On the Frankish right, a mixed force of Seljuk cavalry and tribal infantry soon came to grips. Following a brief barrage of arrows, the tribal infantry advancing across the valley floor charged home. This put the Frankish right under extreme pressure; the Turcopoles giving way without much of a fight. Only the vigorous efforts of the doughty Frankish foot prevented complete collapse.
Then, on the tree covered slopes behind the flank, Italian screams of terror overcame the general din of battle. Through the trees came hundreds of ‘bronze’ chested men, bald headed and wearing huge black mustaches. The Italian sailors did not stand, they routed from the field yelling “Run for your lives! It’s the Village People!”
Meanwhile on the Frankish left the Turcomans began to harass the infantry there; but to little effect. In the centre the Seljuk cavalry hung back to await the outcome of the battle on the Frankish wings.
Now the tide changed. The Franks began to launch attacks of their own. On the right, they did well, several Islamic contingents were sent running and their cavalry were forced to withdraw as the Frankish foot pressed their attack. The position here was stabilising.
On the Frankish left the pressure was increasing until, as is there nature and without orders, one of the Turcoman tribes (3 units) decided to settle the issue themselves by charging. One after another they were routed by infantry and knights.
The battle was now general along the whole front. The fights on the wings had disrupted the Frankish line to such a degree that it fell to the knights to restore the situation. The Seljuk responded with hails of arrows and counter charges by their heavy cavalry. After stiff resistance the knights, now effectively unsupported by their infantry, were swamped. The King of Jerusalem, after leading three charges, fell with what remained of his bodyguard. What was left of the Frankish knights withdrew from the field post haste, leaving their infantry to be butchered on the field.
In truth, the battle probably had another two turns in it.

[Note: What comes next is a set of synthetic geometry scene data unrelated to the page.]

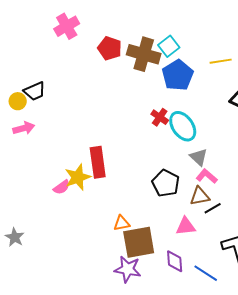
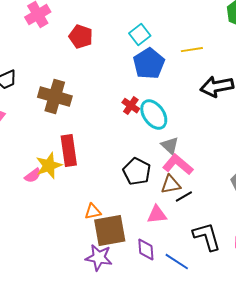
brown cross: (144, 54) -> (55, 97), moved
pink L-shape: (207, 176) -> (178, 165), size x1.4

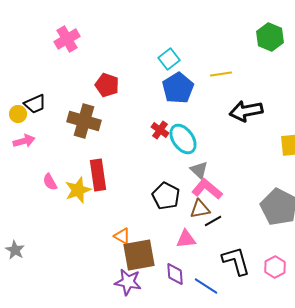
red pentagon: (81, 37) -> (107, 85), moved
pink semicircle: (33, 176) -> (50, 182), moved, turned 96
orange triangle: (93, 212) -> (122, 236), turned 42

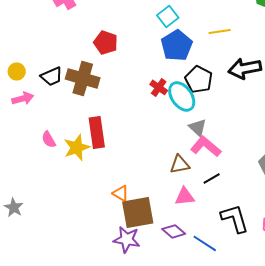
black trapezoid: (35, 104) -> (52, 76), moved
black pentagon: (166, 196) -> (199, 79), moved
brown triangle: (200, 209) -> (180, 164), moved
purple diamond: (175, 274) -> (174, 231), turned -45

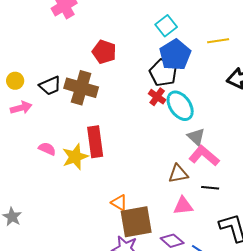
black pentagon: (199, 79) -> (163, 73), moved
pink semicircle: (49, 139) -> (47, 149), turned 144
black line: (212, 178) -> (210, 188), turned 36

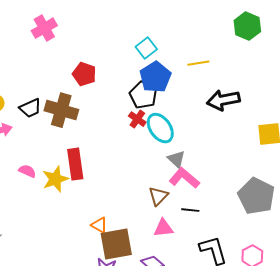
brown triangle: (178, 174) -> (158, 196), turned -35

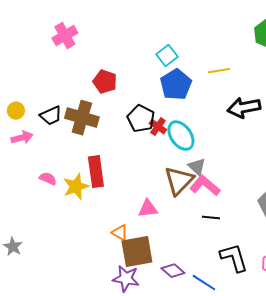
black pentagon: (143, 95) -> (141, 119), moved
brown triangle: (158, 196) -> (179, 181), moved, size x1.5
pink triangle: (163, 228) -> (148, 209), moved

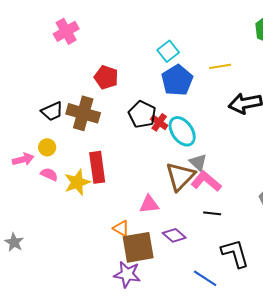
yellow circle: (16, 111) -> (47, 147), moved
pink arrow: (22, 138) -> (23, 159), moved
purple diamond: (173, 271) -> (174, 235), moved

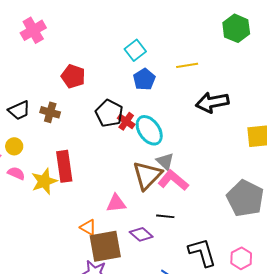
blue pentagon: (177, 80) -> (144, 79), size x0.7
brown cross: (83, 113) -> (50, 112), size x0.6
black line: (212, 213) -> (165, 216), moved

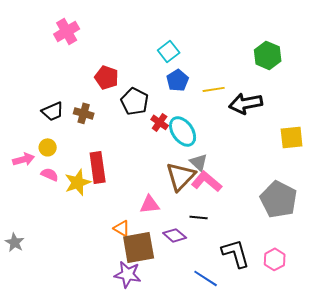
green hexagon: (236, 28) -> (268, 55), moved
yellow line: (187, 65) -> (214, 89), moved
black pentagon: (109, 113) -> (135, 101), moved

Neither side had reached zero morale chips. The Franks were certainly in a good position on their right and the infantry on the left were still capable of packing a significant punch. However, it was past 11pm and the table is required for a photo session on Sunday (for Piquet’s Cartouche 2 by Mark Dudley, who controlled the Seljuk left for most of evening, in between sessions rummaging through my bookshelves - 'sticks and stones' are not really his thing) so the figures needed to be cleared away. Below are two pics of the end of the battle as described above – even though this did not actually occur.
The rules, with last week's amendments, worked exceptionally well. I think, hell I know, that this will become one of my favourite war games. The abilities of the troops and general 'feel' of the period are fantastic!